Records supplied:

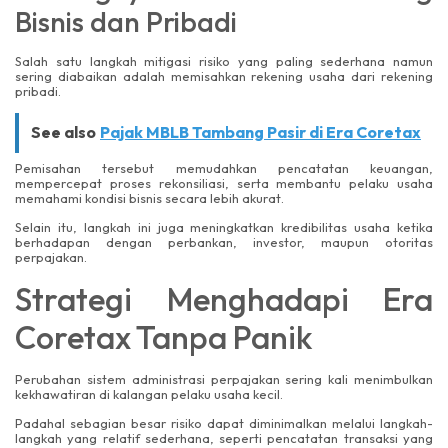
Bisnis dan Pribadi
Salah satu langkah mitigasi risiko yang paling sederhana namun
sering diabaikan adalah memisahkan rekening usaha dari rekening
pribadi.
See also
Pajak MBLB Tambang Pasir di Era Coretax
Pemisahan tersebut memudahkan pencatatan keuangan,
mempercepat proses rekonsiliasi, serta membantu pelaku usaha
memahami kondisi bisnis secara lebih akurat.
Selain itu, langkah ini juga meningkatkan kredibilitas usaha ketika
berhadapan dengan perbankan, investor, maupun otoritas
perpajakan.
Strategi Menghadapi Era
Coretax Tanpa Panik
Perubahan sistem administrasi perpajakan sering kali menimbulkan
kekhawatiran di kalangan pelaku usaha kecil.
Padahal sebagian besar risiko dapat diminimalkan melalui langkah-
langkah yang relatif sederhana, seperti pencatatan transaksi yang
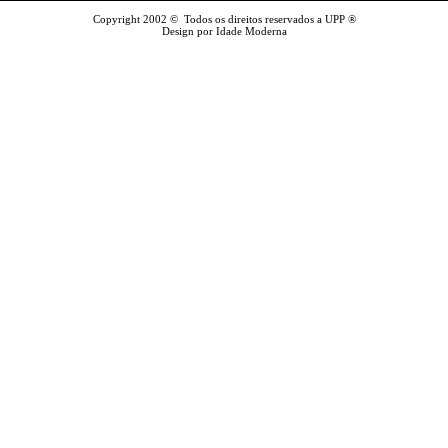
Copyright 2002 © Todos os direitos reservados a UPP ®
Design por Idade Moderna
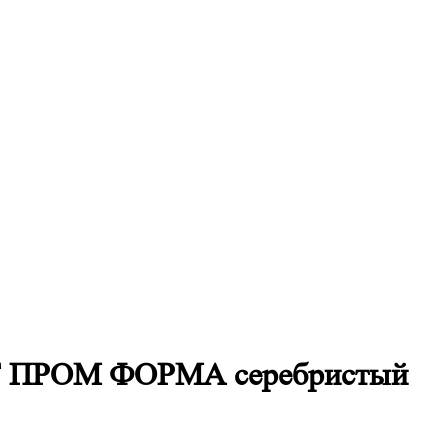
СТ ПРОМ ФОРМА серебристый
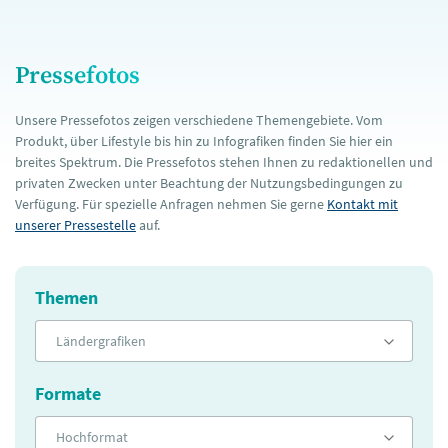
Pressefotos
Unsere Pressefotos zeigen verschiedene Themengebiete. Vom
Produkt, über Lifestyle bis hin zu Infografiken finden Sie hier ein
breites Spektrum. Die Pressefotos stehen Ihnen zu redaktionellen und
privaten Zwecken unter Beachtung der Nutzungsbedingungen zu
Verfügung. Für spezielle Anfragen nehmen Sie gerne
Kontakt mit
unserer Pressestelle
auf.
Themen
Ländergrafiken
Formate
Hochformat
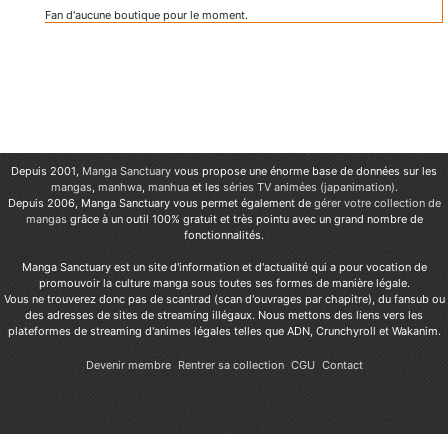
Fan d'aucune boutique pour le moment.
Depuis 2001,
Manga Sanctuary
vous propose une énorme base de données sur les
mangas
,
manhwa
,
manhua
et les
séries TV animées (japanimation)
.
Depuis 2006, Manga Sanctuary vous permet également de
gérer votre collection de
mangas
grâce à un outil 100% gratuit et très pointu avec un grand nombre de
fonctionnalités.
Manga Sanctuary est un site d'information et d'actualité qui a pour vocation de
promouvoir la culture manga sous toutes ses formes de manière légale.
Vous ne trouverez donc pas de scantrad (scan d'ouvrages par chapitre), du fansub ou
des adresses de sites de streaming illégaux. Nous mettons des liens vers les
plateformes de streaming d'animes légales telles que ADN, Crunchyroll et Wakanim.
Devenir membre
Rentrer sa collection
CGU
Contact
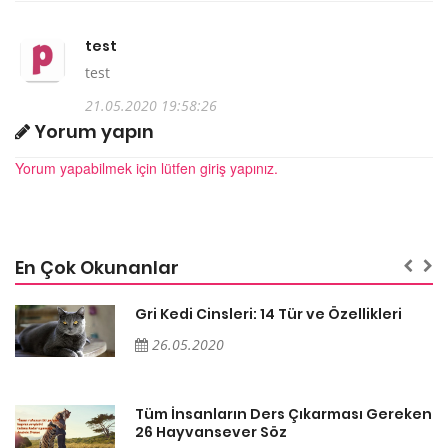
test
test
21.05.2020 19:58:26
Yorum yapın
Yorum yapabilmek için lütfen giriş yapınız.
En Çok Okunanlar
Gri Kedi Cinsleri: 14 Tür ve Özellikleri
26.05.2020
en
Tüm İnsanların Ders Çıkarması Gereken
26 Hayvansever Söz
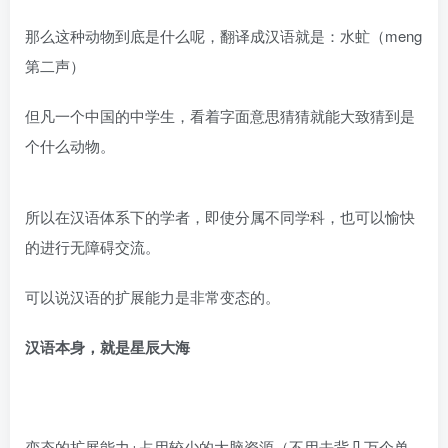
那么这种动物到底是什么呢，翻译成汉语就是：水虻（meng
第二声）
但凡一个中国的中学生，看着字面意思猜猜就能大致猜到是
个什么动物。
所以在汉语体系下的学者，即使分属不同学科，也可以愉快
的进行无障碍交流。
可以说汉语的扩展能力是非常变态的。
汉语本身，就是星辰大海
变态的扩展能力+占用较少的大脑资源（不用去背几万个单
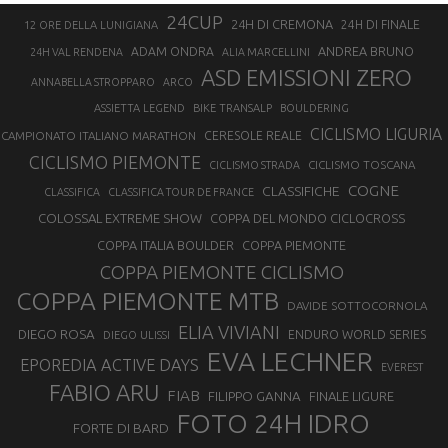
24CUP
24H DI CREMONA
24H DI FINALE
12 ORE DELLA LUNIGIANA
ANDREA BRUNO
ADAM ONDRA
24H VAL RENDENA
ALIA MARCELLINI
ASD EMISSIONI ZERO
ANNABELLA STROPPARO
ARCO
ASSIETTA LEGEND
BIKE TRANSALP
BOULDERING
CICLISMO LIGURIA
CAMPIONATO ITALIANO MARATHON
CERESOLE REALE
CICLISMO PIEMONTE
CICLISMO TOSCANA
CICLISMO STRADA
COGNE
CLASSIFICHE
CLASSIFICA
CLASSIFICA TOUR DE FRANCE
COLOSSAL EXTREME SHOW
COPPA DEL MONDO CICLOCROSS
COPPA ITALIA BOULDER
COPPA PIEMONTE
COPPA PIEMONTE CICLISMO
COPPA PIEMONTE MTB
DAVIDE SOTTOCORNOLA
ELIA VIVIANI
DIEGO ROSA
ENDURO WORLD SERIES
DIEGO ULISSI
EVA LECHNER
EPOREDIA ACTIVE DAYS
EVEREST
FABIO ARU
FIAB
FILIPPO GANNA
FINALE LIGURE
FOTO 24H IDRO
FORTE DI BARD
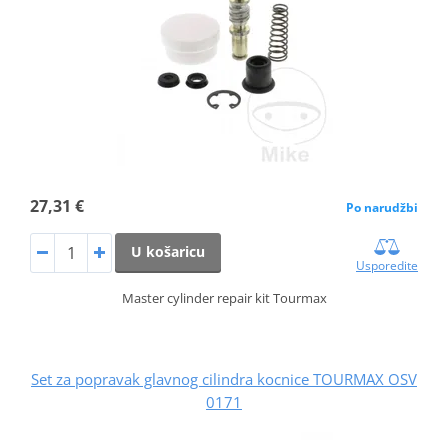
27,31 €
Po narudžbi
U košaricu
Usporedite
Master cylinder repair kit Tourmax
Set za popravak glavnog cilindra kocnice TOURMAX OSV
0171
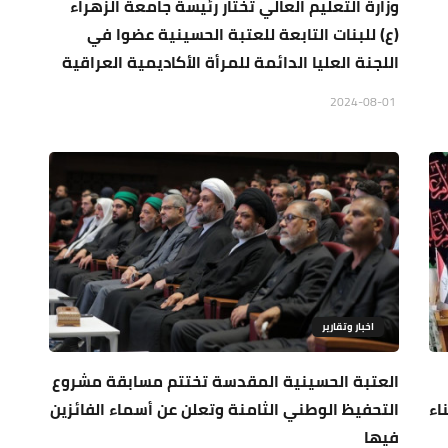
وزارة التعليم العالي تختار رئيسة جامعة الزهراء
(ع) للبنات التابعة للعتبة الحسينية عضوا في
اللجنة العليا الدائمة للمرأة الأكاديمية العراقية
2024-08-01
اخبار وتقارير
العتبة الحسينية المقدسة تختتم مسابقة مشروع
اء
التحفيظ الوطني الثامنة وتعلن عن أسماء الفائزين
فيها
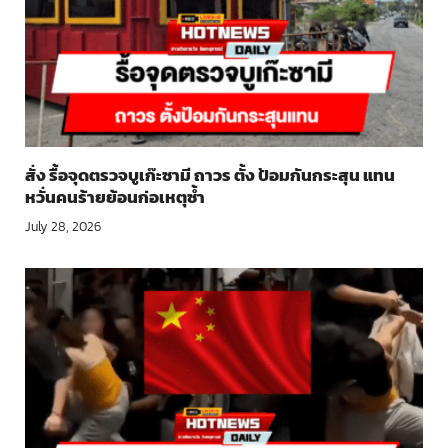
สั่ง รื้อจุดตรวจบูเก๊ะซามี ถาวร ตั้ง ป้อมกันกระสุน แทน
หวั่นคนร้ายย้อนก่อเหตุซ้ำ
July 28, 2026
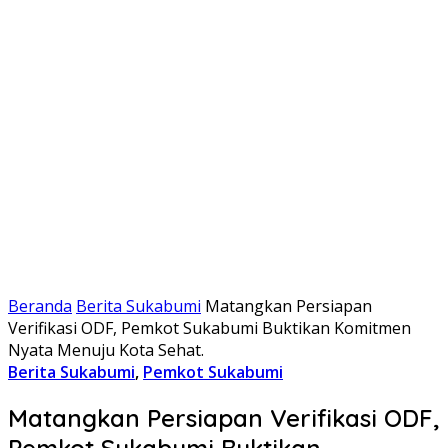
Beranda
Berita Sukabumi
Matangkan Persiapan
Verifikasi ODF, Pemkot Sukabumi Buktikan Komitmen
Nyata Menuju Kota Sehat.
Berita Sukabumi
,
Pemkot Sukabumi
Matangkan Persiapan Verifikasi ODF,
Pemkot Sukabumi Buktikan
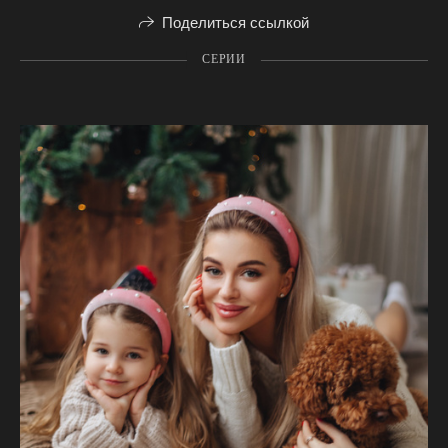
Поделиться ссылкой
СЕРИИ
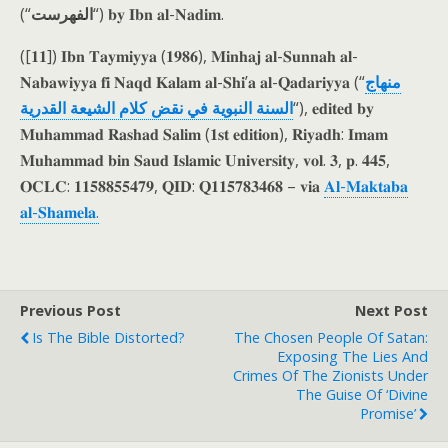
(“
الفهرست
“) 𝐛𝐲 𝐈𝐛𝐧 𝐚𝐥-𝐍𝐚𝐝𝐢𝐦.
([𝟏𝟏]) 𝐈𝐛𝐧 𝐓𝐚𝐲𝐦𝐢𝐲𝐲𝐚 (𝟏𝟗𝟖𝟔), 𝐌𝐢𝐧𝐡𝐚𝐣 𝐚𝐥-𝐒𝐮𝐧𝐧𝐚𝐡 𝐚𝐥-
𝐍𝐚𝐛𝐚𝐰𝐢𝐲𝐲𝐚 𝐟𝐢 𝐍𝐚𝐪𝐝 𝐊𝐚𝐥𝐚𝐦 𝐚𝐥-𝐒𝐡𝐢’𝐚 𝐚𝐥-𝐐𝐚𝐝𝐚𝐫𝐢𝐲𝐲𝐚 (“
منهاج
السنة النبوية في نقض كلام الشيعة القدرية
“), 𝐞𝐝𝐢𝐭𝐞𝐝 𝐛𝐲
𝐌𝐮𝐡𝐚𝐦𝐦𝐚𝐝 𝐑𝐚𝐬𝐡𝐚𝐝 𝐒𝐚𝐥𝐢𝐦 (𝟏𝐬𝐭 𝐞𝐝𝐢𝐭𝐢𝐨𝐧), 𝐑𝐢𝐲𝐚𝐝𝐡: 𝐈𝐦𝐚𝐦
𝐌𝐮𝐡𝐚𝐦𝐦𝐚𝐝 𝐛𝐢𝐧 𝐒𝐚𝐮𝐝 𝐈𝐬𝐥𝐚𝐦𝐢𝐜 𝐔𝐧𝐢𝐯𝐞𝐫𝐬𝐢𝐭𝐲, 𝐯𝐨𝐥. 𝟑, 𝐩. 𝟒𝟒𝟓,
𝐎𝐂𝐋𝐂: 𝟏𝟏𝟓𝟖𝟖𝟓𝟓𝟒𝟕𝟗, 𝐐𝐈𝐃: 𝐐𝟏𝟏𝟓𝟕𝟖𝟑𝟒𝟔𝟖 – 𝐯𝐢𝐚
𝐀𝐥-𝐌𝐚𝐤𝐭𝐚𝐛𝐚
𝐚𝐥-𝐒𝐡𝐚𝐦𝐞𝐥𝐚.
Previous Post
Next Post
Is The Bible Distorted?
The Chosen People Of Satan:
Exposing The Lies And
Crimes Of The Zionists Under
The Guise Of ‘Divine
Promise’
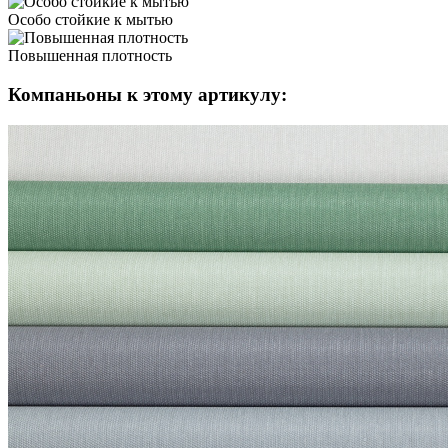
Особо стойкие
к мытью
Повышенная
плотность
Компаньоны к этому артикулу:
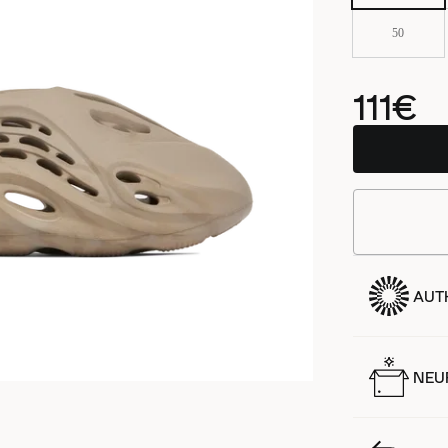
50
111€
AUT
NEUF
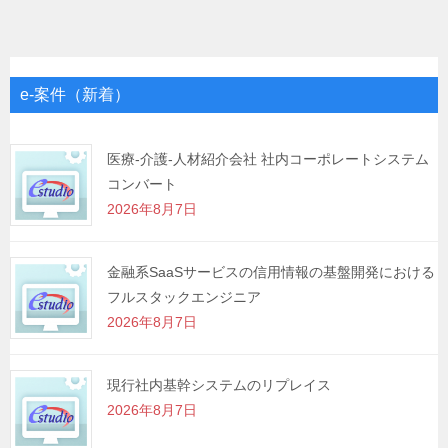
ナ
ビ
ゲ
e-案件（新着）
ー
シ
医療-介護-人材紹介会社 社内コーポレートシステム
コンバート
ョ
2026年8月7日
ン
金融系SaaSサービスの信用情報の基盤開発における
フルスタックエンジニア
2026年8月7日
現行社内基幹システムのリプレイス
2026年8月7日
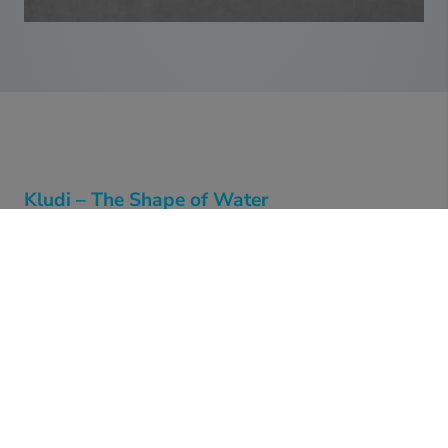
Kludi – The Shape of Water
Die Kludi GmbH & Co. KG – 1926 im Sauerland
gegründet – steht für annähernd 100 Jahre Erfahrung in
der Entwicklung und Herstellung hochwertiger
Armaturen für Bad und Küche. Aus dieser Tradition als
Armaturenspezialist erwächst der Anspruch, in Kludi
Produkten exzellente „German Quality“, ein Höchstmaß
an Funktionalität, innovative Technologien und
erstklassiges Design auf einzigartige Weise zu vereinen.
Immer wieder hat Kludi mit wegweisenden Lösungen der
Entwicklung in Bad und Küche wichtige Impulse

Try it: Give back exactly the lines above that run from the one with "breites Spektrum. Die" to the one with "Master cylinder repair kit Tourmax", including both, with the pictures left out.

Finished task:
breites Spektrum. Die Pressefotos stehen Ihnen zu redaktionellen und
privaten Zwecken unter Beachtung der Nutzungsbedingungen zu
Verfügung. Für spezielle Anfragen nehmen Sie gerne
Kontakt mit
unserer Pressestelle
auf.
Themen
Ländergrafiken
Formate
Hochformat
Fan d'aucune boutique pour le moment.
Depuis 2001,
Manga Sanctuary
vous propose une énorme base de données sur les
mangas
,
manhwa
,
manhua
et les
séries TV animées (japanimation)
.
Depuis 2006, Manga Sanctuary vous permet également de
gérer votre collection de
mangas
grâce à un outil 100% gratuit et très pointu avec un grand nombre de
fonctionnalités.
Manga Sanctuary est un site d'information et d'actualité qui a pour vocation de
promouvoir la culture manga sous toutes ses formes de manière légale.
Vous ne trouverez donc pas de scantrad (scan d'ouvrages par chapitre), du fansub ou
des adresses de sites de streaming illégaux. Nous mettons des liens vers les
plateformes de streaming d'animes légales telles que ADN, Crunchyroll et Wakanim.
Devenir membre
Rentrer sa collection
CGU
Contact
test
test
21.05.2020 19:58:26
Yorum yapın
Yorum yapabilmek için lütfen giriş yapınız.
En Çok Okunanlar
Gri Kedi Cinsleri: 14 Tür ve Özellikleri
26.05.2020
en
Tüm İnsanların Ders Çıkarması Gereken
26 Hayvansever Söz
那么这种动物到底是什么呢，翻译成汉语就是：水虻（meng
第二声）
但凡一个中国的中学生，看着字面意思猜猜就能大致猜到是
个什么动物。
所以在汉语体系下的学者，即使分属不同学科，也可以愉快
的进行无障碍交流。
可以说汉语的扩展能力是非常变态的。
汉语本身，就是星辰大海
变态的扩展能力+占用较少的大脑资源（不用去背几万个单
24CUP
24H DI CREMONA
24H DI FINALE
12 ORE DELLA LUNIGIANA
ANDREA BRUNO
ADAM ONDRA
24H VAL RENDENA
ALIA MARCELLINI
ASD EMISSIONI ZERO
ANNABELLA STROPPARO
ARCO
ASSIETTA LEGEND
BIKE TRANSALP
BOULDERING
CICLISMO LIGURIA
CAMPIONATO ITALIANO MARATHON
CERESOLE REALE
CICLISMO PIEMONTE
CICLISMO TOSCANA
CICLISMO STRADA
COGNE
CLASSIFICHE
CLASSIFICA
CLASSIFICA TOUR DE FRANCE
COLOSSAL EXTREME SHOW
COPPA DEL MONDO CICLOCROSS
COPPA ITALIA BOULDER
COPPA PIEMONTE
COPPA PIEMONTE CICLISMO
COPPA PIEMONTE MTB
DAVIDE SOTTOCORNOLA
ELIA VIVIANI
DIEGO ROSA
ENDURO WORLD SERIES
DIEGO ULISSI
EVA LECHNER
EPOREDIA ACTIVE DAYS
EVEREST
FABIO ARU
FIAB
FILIPPO GANNA
FINALE LIGURE
FOTO 24H IDRO
FORTE DI BARD
27,31 €
Po narudžbi
U košaricu
Usporedite
Master cylinder repair kit Tourmax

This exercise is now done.